You can use the navigateDisklet
function to create a new Disklet instance locked to a particular location. If you pass this folder to a module within your program, you can rest assured that the module will only write files where it is supposed to. At the same time, the module never has to worry about where the right location is, since the Disklet object encapsulates that information.
API reference
Storage backends
makeLocalStorageDisklet(storage = window.localStorage, opts = {}): Disklet
Creates a Disklet that stores its data in the browser's localStorage.
A file's path becomes its localStorage key, and its contents become a localStorage string value. If a prefix
is provided via the opts
parameter, then all localStorage keys will begin with the provided string. Binary data is transformed to base64, since localStorage can only handle strings.
makeMemoryFolder(storage = {}): Disklet
A memory folder stores its contents in a Javascript object.
The file paths are the object keys, and the file contents are stored as-is (Uint8Arrays for setData
and strings for setText
). All paths start with /
, so they will never conflict with "magic" Javascript names like __proto__
.
makeNodeDisklet(path: string): Disklet
The Node.js folder backend writes files and folders directly to disk. It requires a starting path that everything will be located under.
Binary data is written as-is, while text is stored in utf-8.
makeReactNativeDisklet()
Creates a Disklet object with access to the phone's file system, starting at the app's document directory.
Helpers
deepList(disklet: Disklet, path: string = ''): Promise<DiskletListing>
Recursively lists a folder.
justFiles(listing: DiskletListing): string[]
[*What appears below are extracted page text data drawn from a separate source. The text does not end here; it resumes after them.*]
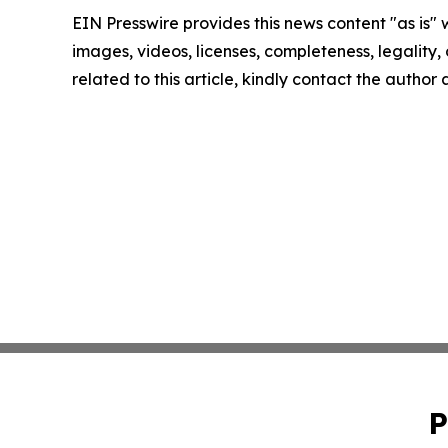
EIN Presswire provides this news content "as is" 
images, videos, licenses, completeness, legality, o
related to this article, kindly contact the author
P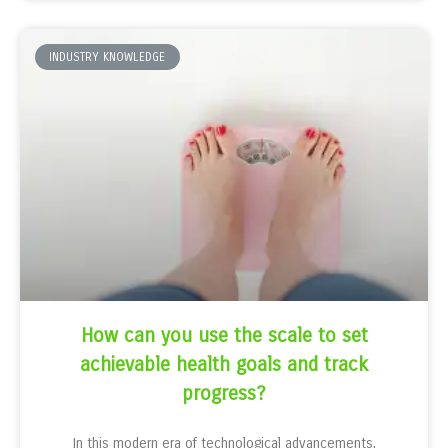
INDUSTRY KNOWLEDGE
How can you use the scale to set
achievable health goals and track
progress?
In this modern era of technological advancements,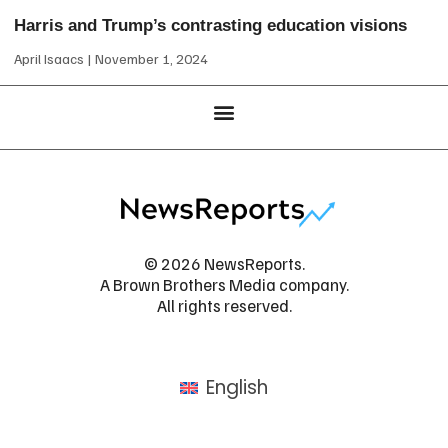
Harris and Trump’s contrasting education visions
April Isaacs
November 1, 2024
© 2026 NewsReports.
A Brown Brothers Media company.
All rights reserved.
English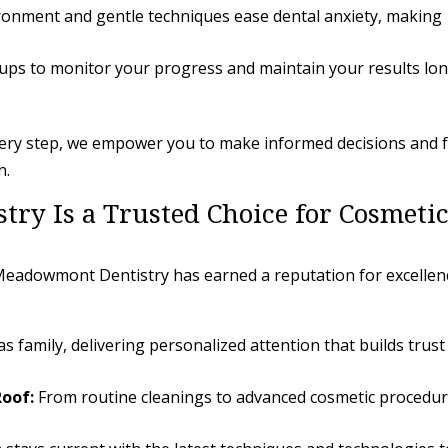
onment and gentle techniques ease dental anxiety, making
ups to monitor your progress and maintain your results lo
very step, we empower you to make informed decisions and f
n.
y Is a Trusted Choice for Cosmeti
, Meadowmont Dentistry has earned a reputation for excellen
 family, delivering personalized attention that builds trust
oof:
From routine cleanings to advanced cosmetic procedur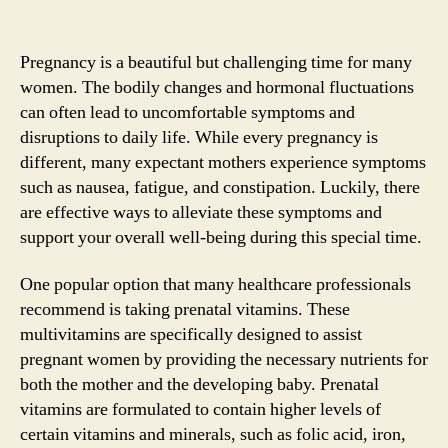
Pregnancy is a beautiful but challenging time for many
women. The bodily changes and hormonal fluctuations
can often lead to uncomfortable symptoms and
disruptions to daily life. While every pregnancy is
different, many expectant mothers experience symptoms
such as nausea, fatigue, and constipation. Luckily, there
are effective ways to alleviate these symptoms and
support your overall well-being during this special time.
One popular option that many healthcare professionals
recommend is taking prenatal vitamins. These
multivitamins are specifically designed to assist
pregnant women by providing the necessary nutrients for
both the mother and the developing baby. Prenatal
vitamins are formulated to contain higher levels of
certain vitamins and minerals, such as folic acid, iron,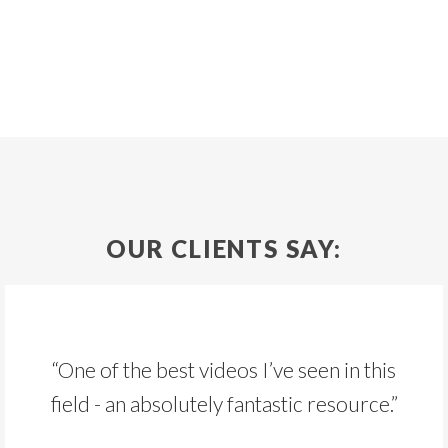
OUR CLIENTS SAY:
“One of the best videos I’ve seen in this
field - an absolutely fantastic resource.”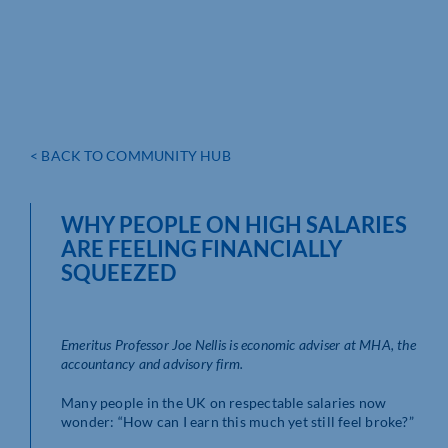
< BACK TO COMMUNITY HUB
WHY PEOPLE ON HIGH SALARIES
ARE FEELING FINANCIALLY
SQUEEZED
Emeritus Professor Joe Nellis is economic adviser at MHA, the
accountancy and advisory firm.
Many people in the UK on respectable salaries now
wonder: “How can I earn this much yet still feel broke?”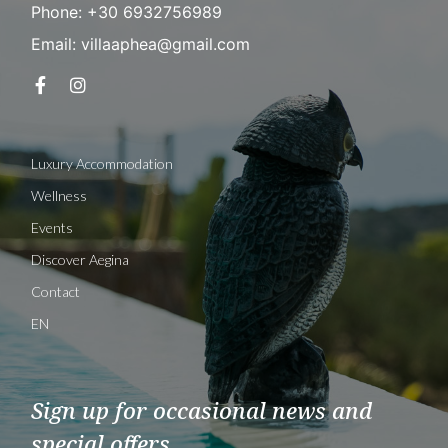
Phone: +30 6932756989
Email: villaaphea@gmail.com
Luxury Accommodation
Wellness
Events
Discover Aegina
Contact
EN
Sign up for occasional news and
special offers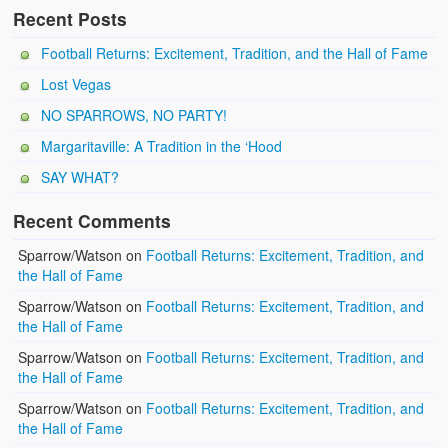
Recent Posts
Football Returns: Excitement, Tradition, and the Hall of Fame
Lost Vegas
NO SPARROWS, NO PARTY!
Margaritaville: A Tradition in the ‘Hood
SAY WHAT?
Recent Comments
Sparrow/Watson
on
Football Returns: Excitement, Tradition, and
the Hall of Fame
Sparrow/Watson
on
Football Returns: Excitement, Tradition, and
the Hall of Fame
Sparrow/Watson
on
Football Returns: Excitement, Tradition, and
the Hall of Fame
Sparrow/Watson
on
Football Returns: Excitement, Tradition, and
the Hall of Fame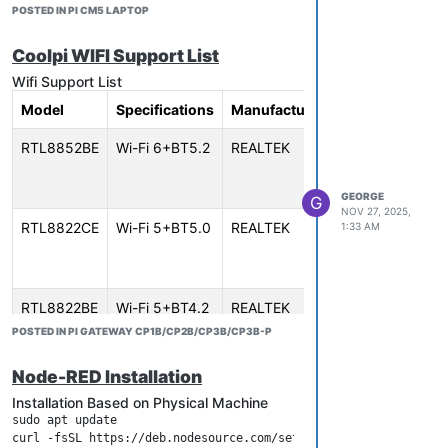
POSTED IN PI CM5 LAPTOP
Coolpi WIFI Support List
Wifi Support List
Model
Specifications
Manufacturer
Interface
Sup
RTL8852BE
Wi-Fi 6+BT5.2
REALTEK
PCIe 2.0
CM5
x1、M.2
GEN
Key E
HMI
GEORGE
G
NOV 27, 2025,
RTL8822CE
Wi-Fi 5+BT5.0
REALTEK
PCIe 2.0
CM5
1:33 AM
x1、M.2
GEN
Key E
HMI
RTL8822BE
Wi-Fi 5+BT4.2
REALTEK
PCIe 2.0
CM5
x1、M.2
GEN
POSTED IN PI GATEWAY CP1B/CP2B/CP3B/CP3B-P
Key E
HMI
Node-RED Installation
RTL8723BE
Wi-Fi 4+BT4.0
REALTEK
PCIe 1.1
CM5
Installation Based on Physical Machine
x1、M.2
GEN
sudo apt update

Key E
HMI
curl -fsSL https://deb.nodesource.com/setup_20.x | sudo -E bash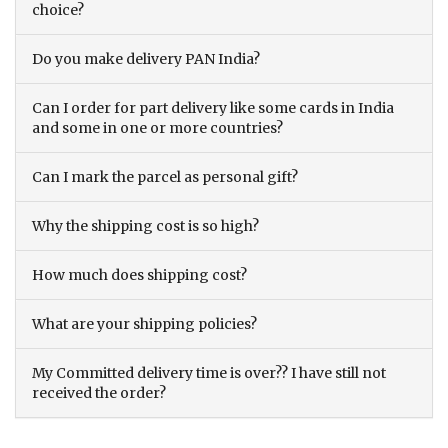
choice?
Do you make delivery PAN India?
Can I order for part delivery like some cards in India
and some in one or more countries?
Can I mark the parcel as personal gift?
Why the shipping cost is so high?
How much does shipping cost?
What are your shipping policies?
My Committed delivery time is over?? I have still not
received the order?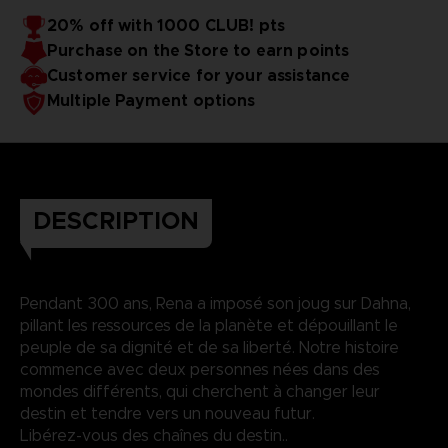
20% off with 1000 CLUB! pts
Purchase on the Store to earn points
Customer service for your assistance
Multiple Payment options
DESCRIPTION
Pendant 300 ans, Rena a imposé son joug sur Dahna,
pillant les ressources de la planète et dépouillant le
peuple de sa dignité et de sa liberté. Notre histoire
commence avec deux personnes nées dans des
mondes différents, qui cherchent à changer leur
destin et tendre vers un nouveau futur.
Libérez-vous des chaînes du destin..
This function will return an array with just the file names in a listing. You can use it like justFiles(await disklet.list())
or justFiles(await deepList(disklet))
.
justFolders(listing: DiskletListing): string[]
Like justFiles
, but for folders, this will return an array with just the paths to subfolders.
logDisklet(disklet: Disklet, opts = {}): Disklet
This function wraps a Disklet with logging.
By default, only changes will be logged. To log everything, set opts.verbose
to true
.
If you would like to send the logs somewhere other than console.log
, pass a callback function as opts.callback
. The callback's parameters are a path and an operation name, which is one of:
- "delete"
- "get data"
- "get text"
- "list"
- "set data"
- "set text"
mergeDisklets(master: Disklet, fallback: Disklet): Disklet
Creates a unified view of two Disklets. When reading files, the union tries the master
folder first, and then the fallback
folder if anything goes wrong. All writes go to the master
folder, and deletes go to both folders.
navigateDisklet(disklet: Disklet, path: string): Disklet
Creates a new Disklet scoped to a sub-folder of the parent Disklet.
Disklet
delete(path: string): Promise<unknown>
Recursively deletes a file or folder (including all contents). Does nothing if the path doesn't exist.
getData(path: string): Promise<Uint8Array>
Reads a file's contents as binary data. The path must exist and be a binary file, or this will fail.
getText(path: string): Promise<string>
Reads a file's contents as text. The path must exist and be a text file, or this will fail.
list(path?: string): Promise<DiskletListing>
Lists a folders's contents. Returns an empty listing if the location is missing ({}
). If the path points to a file instead of a folder, returns the file's normalized path and type ({ 'a/somefile.txt': 'file' }
).
setData(path: string, data: ArrayLike<number>): Promise<unknown>
Writes an array of bytes to disk as a file. This will recursively create any folders needed to hold the file.
setText(path: string, text: string): Promise<unknown>
Writes a string to disk as a file. This will recursively create any folders needed to hold the file.